The free-to-play “Portal meets Halo” FPS Splitgate has been around on PC for a couple of years now, during which time it’s struggled to maintain a player base. According to Steam Charts, a reasonably strong launch in May 2019 quickly tailed off to an average monthly concurrent player count of just over 100. Things started to pick up a bit in late 2020, but over the past week the player count has exploded, to the point that it can be very difficult to matchmake into a game.
The reason is the upcoming console launch, set for July 27, and more specifically the open beta that’s going on right now. The beta launched on July 13 with full crossplay between PC, Xbox, and PlayStation, and was a runaway success—to the point that developer 1047 Games first extended the beta, and then yesterday took it offline completely because the servers were being crushed by demand.

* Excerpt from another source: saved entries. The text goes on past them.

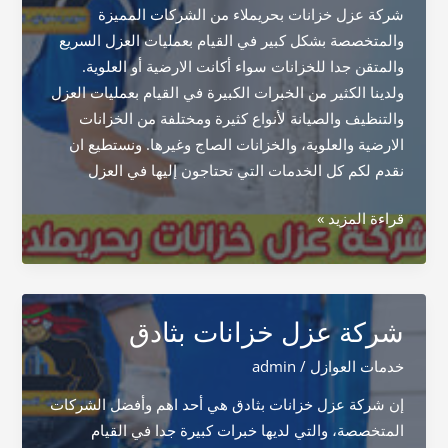
شركة عزل خزانات بحريملاء من الشركات المميزة
والمتخصصة بشكل كبير في القيام بعمليات العزل السريع
والمتقن جدا للخزانات سواء أكانت الارضية أو العلوية.
ولدينا الكثير من الخبرات الكبيرة في القيام بعمليات العزل
والتنظيف والصيانة لأنواع كثيرة ومختلفة من الخزانات
الارضية والعلوية، والخزانات الصاج وغيرها. ونستطيع ان
نقدم لكم كل الخدمات التي تحتاجون إليها في العزل
شركة
قراءة المزيد »
عزل
خزانات
بحريملاء
شركة عزل خزانات بثادق
خدمات العوازل
/
admin
إن شركة عزل خزانات بثادق هي أحد اهم وأفضل الشركات
المتخصصة، والتي لديها خبرات كبيرة جدا في القيام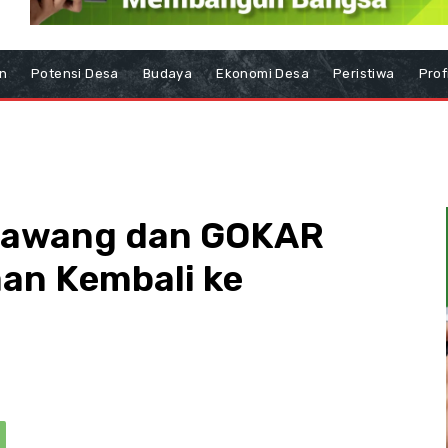
n
Potensi Desa
Budaya
Ekonomi Desa
Peristiwa
Prof
arawang dan GOKAR
an Kembali ke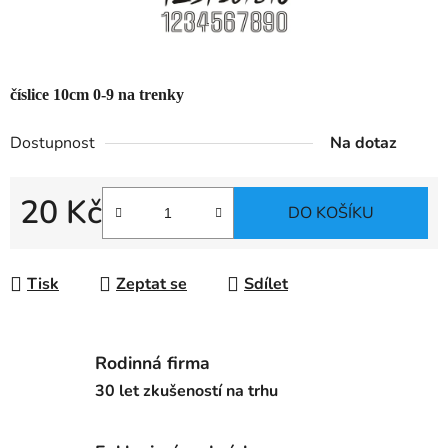
číslice 10cm 0-9 na trenky
Dostupnost
Na dotaz
20 Kč
DO KOŠÍKU
Měrná cena:
Tisk
Zeptat se
Sdílet
Rodinná firma
30 let zkušeností na trhu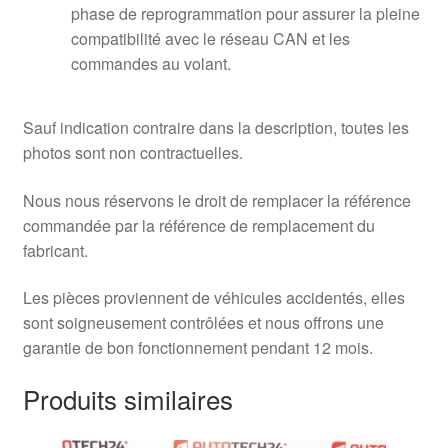
phase de reprogrammation pour assurer la pleine
compatibilité avec le réseau CAN et les
commandes au volant.
Sauf indication contraire dans la description, toutes les
photos sont non contractuelles.
Nous nous réservons le droit de remplacer la référence
commandée par la référence de remplacement du
fabricant.
Les pièces proviennent de véhicules accidentés, elles
sont soigneusement contrôlées et nous offrons une
garantie de bon fonctionnement pendant 12 mois.
Produits similaires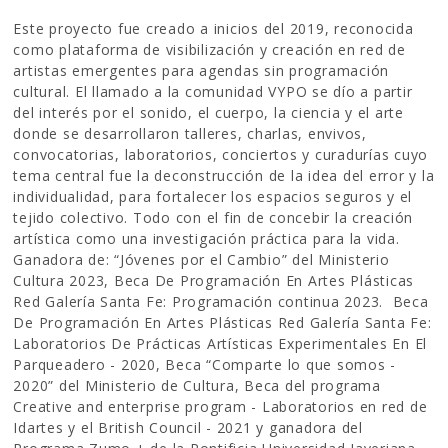
Este proyecto fue creado a inicios del 2019, reconocida
como plataforma de visibilización y creación en red de
artistas emergentes para agendas sin programación
cultural. El llamado a la comunidad VYPO se dío a partir
del interés por el sonido, el cuerpo, la ciencia y el arte
donde se desarrollaron talleres, charlas, envivos,
convocatorias, laboratorios, conciertos y curadurías cuyo
tema central fue la deconstrucción de la idea del error y la
individualidad, para fortalecer los espacios seguros y el
tejido colectivo. Todo con el fin de concebir la creación
artística como una investigación práctica para la vida.
Ganadora de: “Jóvenes por el Cambio” del Ministerio
Cultura 2023, Beca De Programación En Artes Plásticas
Red Galería Santa Fe: Programación continua 2023. Beca
De Programación En Artes Plásticas Red Galería Santa Fe:
Laboratorios De Prácticas Artísticas Experimentales En El
Parqueadero - 2020, Beca “Comparte lo que somos -
2020” del Ministerio de Cultura, Beca del programa
Creative and enterprise program - Laboratorios en red de
Idartes y el British Council - 2021 y ganadora del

We have decided to take the beta offline for tonight. It’s been a rough day trying to handle this scale and it’s not fair to you.Everyone who played the beta so far will get 5 drops as a token of our appreciation. Stay tuned for more updates and optimizations in the morning July 22, 2021
The beta test is back, but unfortunately the capacity issues haven’t been resolved. “We spent all night optimizing more but after talking to AWS [Amazon Web Services], we learned our database (redis) can only handle 65,536 concurrent players (what we hit last night),” 1047 tweeted. “So no optimizations matter yet. We are working on a queue system to let 65k ppl in until we remove this limitation.”
Naturally, a large chunk of this sudden uptick in demand is driven by console players, but Steam is seeing a major spike in action as well: Steam Charts says that at this moment, more than 8,400 people are playing the game, a huge jump in demand. And unfortunately, those server woes are impacting PC players along with everyone else: Both Morgan and I tried logging in this afternoon, about 30 minutes apart, and we got this:
1047 said it hoped to have a queue system implemented “shortly” to help better manage traffic, but it also has a pinned tweet that’s pretty clearly aimed at managing expectations:
For those who don’t know, we are a small dev team with a total of 4 engineers, and we’ve had over 500k downloads since the start of beta. We appreciate all the patience and support. We are truly blown away🙏July 19, 2021
The more long-term question is whether Splitgate can maintain these numbers after the full console launch on July 27. With luck it will, or at least something close to it: The much larger player base that comes with crossplay makes it immediately more attractive, and as Morgan pointed out when he looked at a trio of new maps earlier this months, it’s actually pretty good: An “underrated arena FPS that’s basically Halo if everyone carried around a portal gun,” which is definitely not the worst idea for a videogame I’ve ever heard of.
Splitgate is free to play on Steam, and you can find out more at splitgate.com.